▶ _EXERCISE PROMPT_: If a line in the data below holds the word "quali", copy it.

(Stored data entries)

▼▼▼

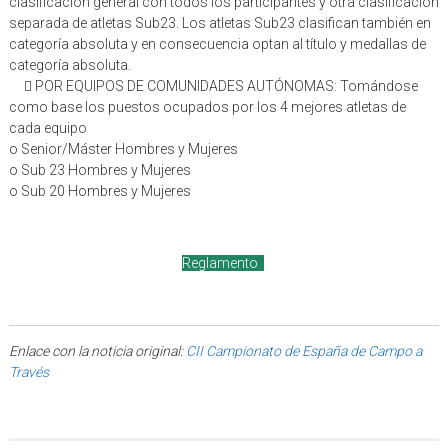
clasificación general con todos los participantes y otra clasificación
separada de atletas Sub23. Los atletas Sub23 clasifican también en
categoría absoluta y en consecuencia optan al título y medallas de
categoría absoluta.
 POR EQUIPOS DE COMUNIDADES AUTÓNOMAS: Tomándose
como base los puestos ocupados por los 4 mejores atletas de
cada equipo
o Senior/Máster Hombres y Mujeres
o Sub 23 Hombres y Mujeres
o Sub 20 Hombres y Mujeres
Reglamento
Enlace con la noticia original:
CII Campionato de España de Campo a
Través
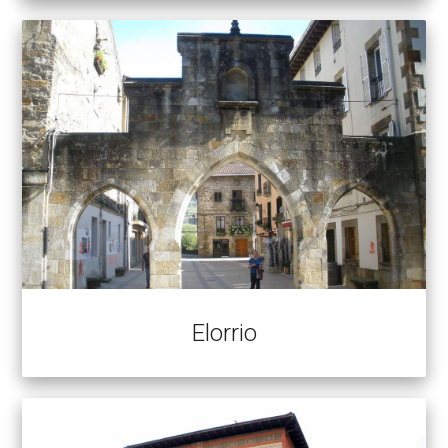
Elorrio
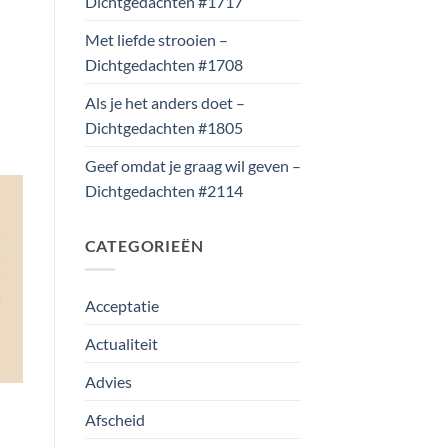
Dichtgedachten #1717
Met liefde strooien –
Dichtgedachten #1708
Als je het anders doet –
Dichtgedachten #1805
Geef omdat je graag wil geven –
Dichtgedachten #2114
CATEGORIEËN
Acceptatie
Actualiteit
Advies
Afscheid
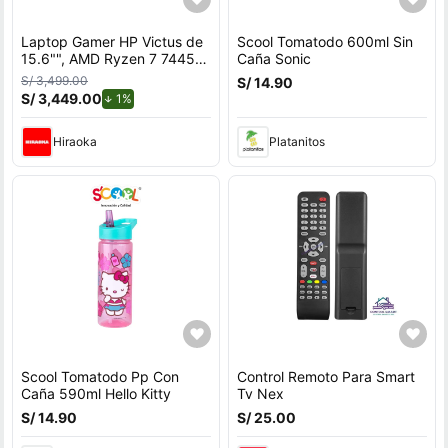
Laptop Gamer HP Victus de
Scool Tomatodo 600ml Sin
15.6"", AMD Ryzen 7 7445H,
Caña Sonic
NVIDIA GeForce RTX 3050,
S/ 3,499.00
S/ 14.90
16GB RAM, disco sólido de
S/ 3,449.00
de descuento.
1%
512GB, modelo 15-fb3020la
Hiraoka
Platanitos
Scool Tomatodo Pp Con
Control Remoto Para Smart
Caña 590ml Hello Kitty
Tv Nex
S/ 14.90
S/ 25.00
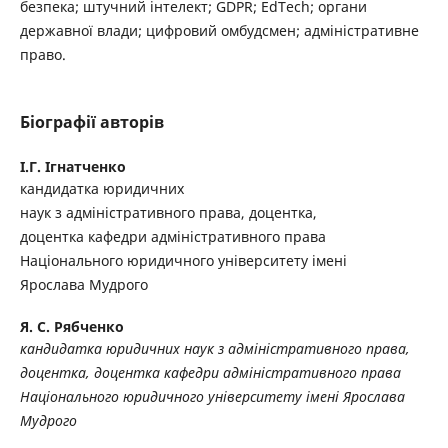
безпека; штучний інтелект; GDPR; EdTech; органи
державної влади; цифровий омбудсмен; адміністративне
право.
Біографії авторів
І.Г. Ігнатченко
кандидатка юридичних
наук з адміністративного права, доцентка,
доцентка кафедри адміністративного права
Національного юридичного університету імені
Ярослава Мудрого
Я. С. Рябченко
кандидатка юридичних наук з адміністративного права,
доцентка, доцентка кафедри адміністративного права
Національного юридичного університету імені Ярослава
Мудрого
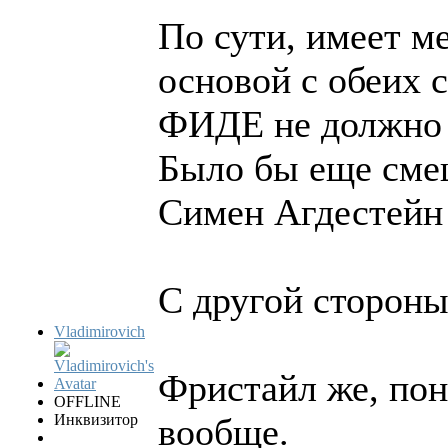
По сути, имеет м
основой с обеих 
ФИДЕ не должно и
Было бы еще смеш
Симен Агдестейн 
С другой стороны
Vladimirovich
Фристайл же, пон
OFFLINE
Инквизитор
вообще.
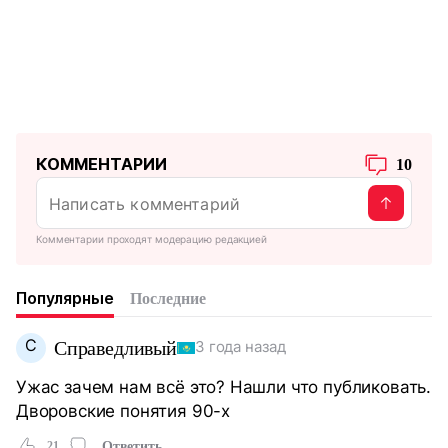
КОММЕНТАРИИ
10
Комментарии проходят модерацию редакцией
Популярные
Последние
С
Справедливый
3 года назад
Ужас зачем нам всё это? Нашли что публиковать.
Дворовские понятия 90-х
21
Ответить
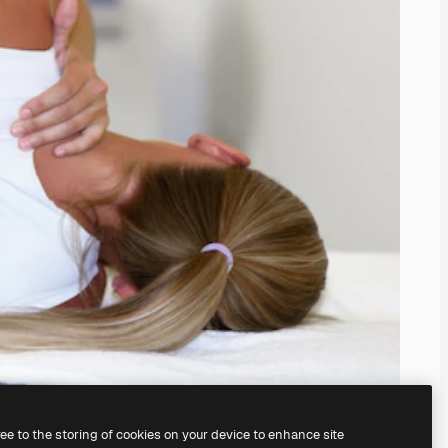
ree to the storing of cookies on your device to enhance site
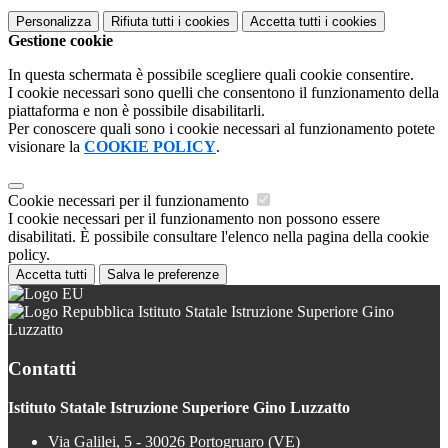
Personalizza
Rifiuta tutti
i cookies
Accetta tutti
i cookies
Gestione cookie
In questa schermata è possibile scegliere quali cookie consentire.
I cookie necessari sono quelli che consentono il funzionamento della
piattaforma e non è possibile disabilitarli.
Per conoscere quali sono i cookie necessari al funzionamento potete
visionare la
COOKIE POLICY
.
Cookie necessari per il funzionamento
I cookie necessari per il funzionamento non possono essere
disabilitati. È possibile consultare l'elenco nella pagina della cookie
policy.
Accetta tutti
Salva le preferenze
Istituto Statale Istruzione Superiore Gino
Luzzatto
Contatti
Istituto Statale Istruzione Superiore Gino Luzzatto
Via Galilei, 5 - 30026 Portogruaro (VE)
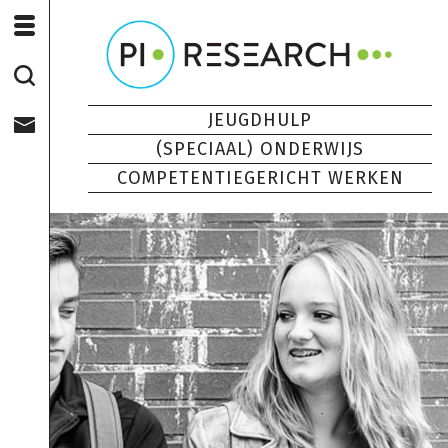
JEUGDHULP
(SPECIAAL) ONDERWIJS
COMPETENTIEGERICHT WERKEN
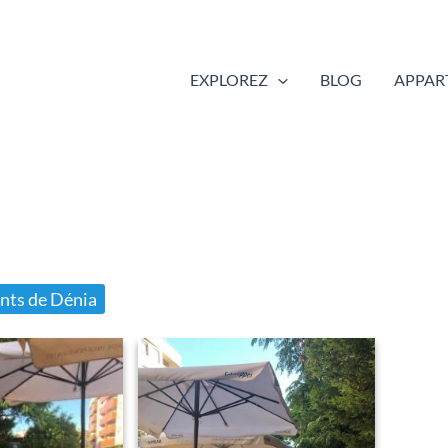
EXPLOREZ
BLOG
APPAR
nts de Dénia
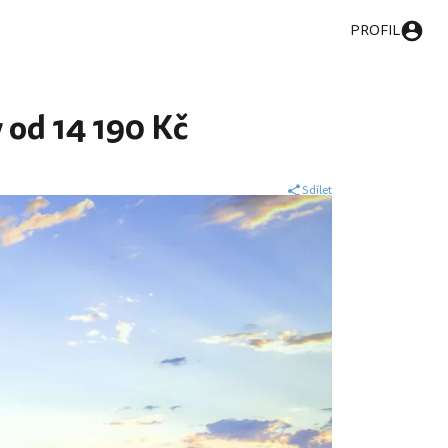
PROFIL
 od 14 190 Kč
Sdílet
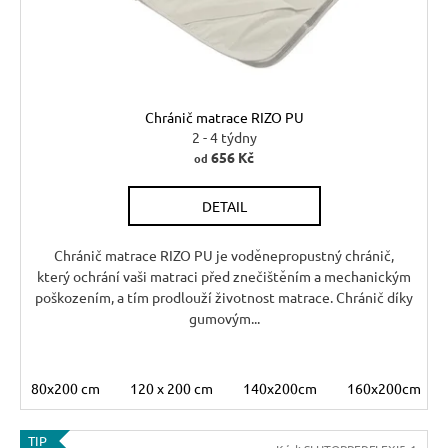
ů
r
d
u
u
č
u
k
j
t
Chránič matrace RIZO PU
e
ů
2 - 4 týdny
m
656 Kč
od
e
DETAIL
RUSTIKÁLNÍ
ŽIDLE
Chránič matrace RIZO PU je voděnepropustný chránič,
SWEET
který ochrání vaši matraci před znečištěním a mechanickým
HOME
poškozením, a tím prodlouží životnost matrace. Chránič díky
SIL25
gumovým...
2
601
Kč
Původně:
80x200 cm
120 x 200 cm
140x200cm
160x200cm
2
890
Kč
TIP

▲▲▲

▶ _REPLY TO THE EXERCISE_:
In questa schermata è possibile scegliere quali cookie consentire.
Per conoscere quali sono i cookie necessari al funzionamento potete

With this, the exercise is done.